Start of DATA EXTRACTS

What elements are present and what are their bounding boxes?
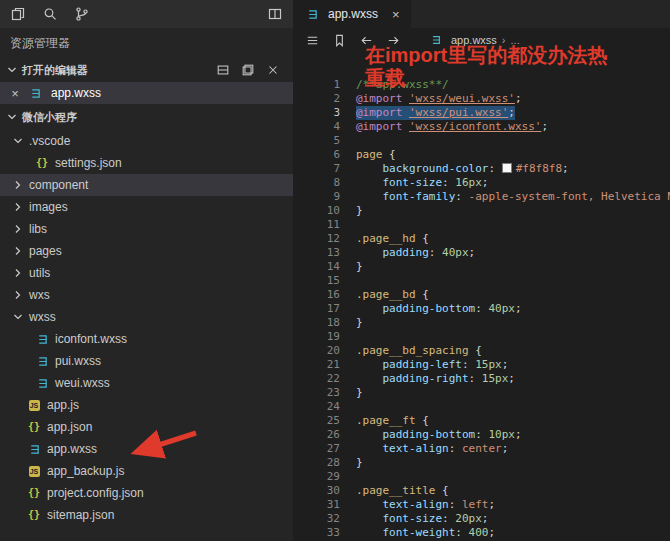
tree-item-label: settings.json [55, 156, 122, 170]
tree-file-project.config.json[interactable]: {}project.config.json [0, 482, 293, 504]
code-line-11[interactable]: 11 [293, 218, 670, 232]
code-line-27[interactable]: 27 text-align: center; [293, 442, 670, 456]
code-line-31[interactable]: 31 text-align: left; [293, 498, 670, 512]
tree-file-weui.wxss[interactable]: weui.wxss [0, 372, 293, 394]
json-file-icon: {} [34, 155, 50, 171]
search-icon[interactable] [42, 6, 58, 22]
close-all-editors-icon[interactable] [265, 62, 281, 78]
code-line-8[interactable]: 8 font-size: 16px; [293, 176, 670, 190]
list-icon[interactable] [304, 32, 320, 48]
project-section-header[interactable]: 微信小程序 [0, 104, 293, 130]
tree-item-label: app_backup.js [47, 464, 124, 478]
code-line-21[interactable]: 21 padding-left: 15px; [293, 358, 670, 372]
tree-file-sitemap.json[interactable]: {}sitemap.json [0, 504, 293, 526]
tree-file-app.wxss[interactable]: app.wxss [0, 438, 293, 460]
arrow-left-icon[interactable] [358, 32, 374, 48]
toggle-layout-icon[interactable] [215, 62, 231, 78]
tree-item-label: sitemap.json [47, 508, 114, 522]
chevron-right-icon [10, 177, 26, 193]
tree-item-label: pages [29, 244, 62, 258]
code-line-1[interactable]: 1/**app.wxss**/ [293, 78, 670, 92]
open-editor-item-app-wxss[interactable]: × app.wxss [0, 82, 293, 104]
code-line-19[interactable]: 19 [293, 330, 670, 344]
editor-toolbar: app.wxss › ... [293, 28, 670, 52]
code-line-20[interactable]: 20.page__bd_spacing { [293, 344, 670, 358]
code-area[interactable]: 1/**app.wxss**/2@import 'wxss/weui.wxss'… [293, 52, 670, 541]
tree-file-pui.wxss[interactable]: pui.wxss [0, 350, 293, 372]
code-line-7[interactable]: 7 background-color: #f8f8f8; [293, 162, 670, 176]
split-editor-icon[interactable] [267, 6, 283, 22]
tab-app-wxss[interactable]: app.wxss × [293, 0, 411, 28]
code-line-16[interactable]: 16.page__bd { [293, 288, 670, 302]
code-line-23[interactable]: 23} [293, 386, 670, 400]
code-line-30[interactable]: 30.page__title { [293, 484, 670, 498]
tab-close-icon[interactable]: × [392, 8, 400, 21]
line-number: 19 [293, 330, 356, 344]
save-all-icon[interactable] [240, 62, 256, 78]
tree-folder-pages[interactable]: pages [0, 240, 293, 262]
line-number: 24 [293, 400, 356, 414]
color-swatch[interactable] [502, 163, 512, 173]
line-number: 4 [293, 120, 356, 134]
code-line-33[interactable]: 33 font-weight: 400; [293, 526, 670, 540]
code-line-18[interactable]: 18} [293, 316, 670, 330]
git-branch-icon[interactable] [74, 6, 90, 22]
tree-folder-utils[interactable]: utils [0, 262, 293, 284]
tree-file-app.json[interactable]: {}app.json [0, 416, 293, 438]
tree-file-app_backup.js[interactable]: JSapp_backup.js [0, 460, 293, 482]
tree-item-label: project.config.json [47, 486, 144, 500]
breadcrumb-more[interactable]: ... [511, 34, 520, 46]
tree-folder-component[interactable]: component [0, 174, 293, 196]
code-line-2[interactable]: 2@import 'wxss/weui.wxss'; [293, 92, 670, 106]
code-line-25[interactable]: 25.page__ft { [293, 414, 670, 428]
tree-folder-libs[interactable]: libs [0, 218, 293, 240]
code-line-3[interactable]: 3@import 'wxss/pui.wxss'; [293, 106, 670, 120]
breadcrumb-file[interactable]: app.wxss [451, 34, 497, 46]
line-number: 12 [293, 232, 356, 246]
file-tree: .vscode{}settings.jsoncomponentimageslib… [0, 130, 293, 526]
tab-bar: app.wxss × [293, 0, 670, 28]
explorer-title: 资源管理器 [0, 28, 293, 58]
tree-file-settings.json[interactable]: {}settings.json [0, 152, 293, 174]
sidebar: 资源管理器 打开的编辑器 × app [0, 0, 293, 541]
line-number: 28 [293, 456, 356, 470]
tree-folder-wxs[interactable]: wxs [0, 284, 293, 306]
tree-folder-.vscode[interactable]: .vscode [0, 130, 293, 152]
code-line-13[interactable]: 13 padding: 40px; [293, 246, 670, 260]
code-line-14[interactable]: 14} [293, 260, 670, 274]
code-line-29[interactable]: 29 [293, 470, 670, 484]
line-number: 33 [293, 526, 356, 540]
tree-folder-images[interactable]: images [0, 196, 293, 218]
arrow-right-icon[interactable] [385, 32, 401, 48]
tree-folder-wxss[interactable]: wxss [0, 306, 293, 328]
code-line-12[interactable]: 12.page__hd { [293, 232, 670, 246]
bookmark-icon[interactable] [331, 32, 347, 48]
files-icon[interactable] [10, 6, 26, 22]
wxss-file-icon [27, 85, 43, 101]
tree-file-app.js[interactable]: JSapp.js [0, 394, 293, 416]
line-number: 23 [293, 386, 356, 400]
code-line-28[interactable]: 28} [293, 456, 670, 470]
tree-item-label: images [29, 200, 68, 214]
sidebar-topbar [0, 0, 293, 28]
wxss-file-icon [34, 331, 50, 347]
wxss-file-icon [304, 6, 320, 22]
chevron-right-icon [10, 243, 26, 259]
code-line-22[interactable]: 22 padding-right: 15px; [293, 372, 670, 386]
tree-item-label: iconfont.wxss [55, 332, 127, 346]
code-line-15[interactable]: 15 [293, 274, 670, 288]
line-number: 15 [293, 274, 356, 288]
code-line-9[interactable]: 9 font-family: -apple-system-font, Helve… [293, 190, 670, 204]
close-icon[interactable]: × [9, 87, 21, 100]
json-file-icon: {} [26, 419, 42, 435]
code-line-32[interactable]: 32 font-size: 20px; [293, 512, 670, 526]
open-editors-header[interactable]: 打开的编辑器 [0, 58, 293, 82]
code-line-6[interactable]: 6page { [293, 148, 670, 162]
code-line-10[interactable]: 10} [293, 204, 670, 218]
code-line-4[interactable]: 4@import 'wxss/iconfont.wxss'; [293, 120, 670, 134]
code-line-17[interactable]: 17 padding-bottom: 40px; [293, 302, 670, 316]
code-line-26[interactable]: 26 padding-bottom: 10px; [293, 428, 670, 442]
tree-file-iconfont.wxss[interactable]: iconfont.wxss [0, 328, 293, 350]
code-line-5[interactable]: 5 [293, 134, 670, 148]
code-line-24[interactable]: 24 [293, 400, 670, 414]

End of DATA EXTRACTS

▶ WORK REQUEST: When you reach a picture in the records above, pass over it and transcribe the rest exactly.

▶ SOLUTION:
What elements are present and what are their bounding boxes?
tree-item-label: settings.json [55, 156, 122, 170]
tree-file-project.config.json[interactable]: {}project.config.json [0, 482, 293, 504]
code-line-11[interactable]: 11 [293, 218, 670, 232]
code-line-27[interactable]: 27 text-align: center; [293, 442, 670, 456]
code-line-31[interactable]: 31 text-align: left; [293, 498, 670, 512]
tree-file-weui.wxss[interactable]: weui.wxss [0, 372, 293, 394]
json-file-icon: {} [34, 155, 50, 171]
search-icon[interactable] [42, 6, 58, 22]
close-all-editors-icon[interactable] [265, 62, 281, 78]
code-line-8[interactable]: 8 font-size: 16px; [293, 176, 670, 190]
list-icon[interactable] [304, 32, 320, 48]
project-section-header[interactable]: 微信小程序 [0, 104, 293, 130]
tree-item-label: app_backup.js [47, 464, 124, 478]
code-line-21[interactable]: 21 padding-left: 15px; [293, 358, 670, 372]
tree-file-sitemap.json[interactable]: {}sitemap.json [0, 504, 293, 526]
tree-file-app.wxss[interactable]: app.wxss [0, 438, 293, 460]
arrow-left-icon[interactable] [358, 32, 374, 48]
toggle-layout-icon[interactable] [215, 62, 231, 78]
tree-item-label: sitemap.json [47, 508, 114, 522]
chevron-right-icon [10, 177, 26, 193]
tree-item-label: pages [29, 244, 62, 258]
code-line-1[interactable]: 1/**app.wxss**/ [293, 78, 670, 92]
open-editor-item-app-wxss[interactable]: × app.wxss [0, 82, 293, 104]
code-line-19[interactable]: 19 [293, 330, 670, 344]
editor-toolbar: app.wxss › ... [293, 28, 670, 52]
code-line-20[interactable]: 20.page__bd_spacing { [293, 344, 670, 358]
code-area[interactable]: 1/**app.wxss**/2@import 'wxss/weui.wxss'… [293, 52, 670, 541]
tree-file-pui.wxss[interactable]: pui.wxss [0, 350, 293, 372]
code-line-7[interactable]: 7 background-color: #f8f8f8; [293, 162, 670, 176]
split-editor-icon[interactable] [267, 6, 283, 22]
tab-app-wxss[interactable]: app.wxss × [293, 0, 411, 28]
code-line-16[interactable]: 16.page__bd { [293, 288, 670, 302]
code-line-23[interactable]: 23} [293, 386, 670, 400]
code-line-30[interactable]: 30.page__title { [293, 484, 670, 498]
tab-close-icon[interactable]: × [392, 8, 400, 21]
line-number: 19 [293, 330, 356, 344]
save-all-icon[interactable] [240, 62, 256, 78]
tree-folder-pages[interactable]: pages [0, 240, 293, 262]
line-number: 24 [293, 400, 356, 414]
color-swatch[interactable] [502, 163, 512, 173]
line-number: 4 [293, 120, 356, 134]
code-line-33[interactable]: 33 font-weight: 400; [293, 526, 670, 540]
code-line-18[interactable]: 18} [293, 316, 670, 330]
git-branch-icon[interactable] [74, 6, 90, 22]
tree-folder-utils[interactable]: utils [0, 262, 293, 284]
tree-file-app.json[interactable]: {}app.json [0, 416, 293, 438]
tree-file-app_backup.js[interactable]: JSapp_backup.js [0, 460, 293, 482]
tree-item-label: project.config.json [47, 486, 144, 500]
breadcrumb-more[interactable]: ... [511, 34, 520, 46]
tree-folder-component[interactable]: component [0, 174, 293, 196]
code-line-2[interactable]: 2@import 'wxss/weui.wxss'; [293, 92, 670, 106]
code-line-25[interactable]: 25.page__ft { [293, 414, 670, 428]
tree-folder-libs[interactable]: libs [0, 218, 293, 240]
code-line-3[interactable]: 3@import 'wxss/pui.wxss'; [293, 106, 670, 120]
breadcrumb-file[interactable]: app.wxss [451, 34, 497, 46]
line-number: 12 [293, 232, 356, 246]
file-tree: .vscode{}settings.jsoncomponentimageslib… [0, 130, 293, 526]
tab-bar: app.wxss × [293, 0, 670, 28]
explorer-title: 资源管理器 [0, 28, 293, 58]
tree-file-settings.json[interactable]: {}settings.json [0, 152, 293, 174]
sidebar: 资源管理器 打开的编辑器 × app [0, 0, 293, 541]
line-number: 28 [293, 456, 356, 470]
tree-folder-wxs[interactable]: wxs [0, 284, 293, 306]
tree-folder-.vscode[interactable]: .vscode [0, 130, 293, 152]
code-line-13[interactable]: 13 padding: 40px; [293, 246, 670, 260]
code-line-14[interactable]: 14} [293, 260, 670, 274]
code-line-29[interactable]: 29 [293, 470, 670, 484]
line-number: 33 [293, 526, 356, 540]
tree-folder-images[interactable]: images [0, 196, 293, 218]
arrow-right-icon[interactable] [385, 32, 401, 48]
tree-folder-wxss[interactable]: wxss [0, 306, 293, 328]
code-line-12[interactable]: 12.page__hd { [293, 232, 670, 246]
bookmark-icon[interactable] [331, 32, 347, 48]
files-icon[interactable] [10, 6, 26, 22]
wxss-file-icon [27, 85, 43, 101]
tree-file-app.js[interactable]: JSapp.js [0, 394, 293, 416]
line-number: 23 [293, 386, 356, 400]
code-line-28[interactable]: 28} [293, 456, 670, 470]
tree-item-label: images [29, 200, 68, 214]
sidebar-topbar [0, 0, 293, 28]
wxss-file-icon [34, 331, 50, 347]
wxss-file-icon [304, 6, 320, 22]
chevron-right-icon [10, 243, 26, 259]
code-line-22[interactable]: 22 padding-right: 15px; [293, 372, 670, 386]
tree-item-label: iconfont.wxss [55, 332, 127, 346]
code-line-15[interactable]: 15 [293, 274, 670, 288]
line-number: 15 [293, 274, 356, 288]
code-line-9[interactable]: 9 font-family: -apple-system-font, Helve… [293, 190, 670, 204]
close-icon[interactable]: × [9, 87, 21, 100]
json-file-icon: {} [26, 419, 42, 435]
code-line-32[interactable]: 32 font-size: 20px; [293, 512, 670, 526]
open-editors-header[interactable]: 打开的编辑器 [0, 58, 293, 82]
code-line-6[interactable]: 6page { [293, 148, 670, 162]
code-line-10[interactable]: 10} [293, 204, 670, 218]
code-line-4[interactable]: 4@import 'wxss/iconfont.wxss'; [293, 120, 670, 134]
code-line-17[interactable]: 17 padding-bottom: 40px; [293, 302, 670, 316]
code-line-26[interactable]: 26 padding-bottom: 10px; [293, 428, 670, 442]
tree-file-iconfont.wxss[interactable]: iconfont.wxss [0, 328, 293, 350]
code-line-5[interactable]: 5 [293, 134, 670, 148]
code-line-24[interactable]: 24 [293, 400, 670, 414]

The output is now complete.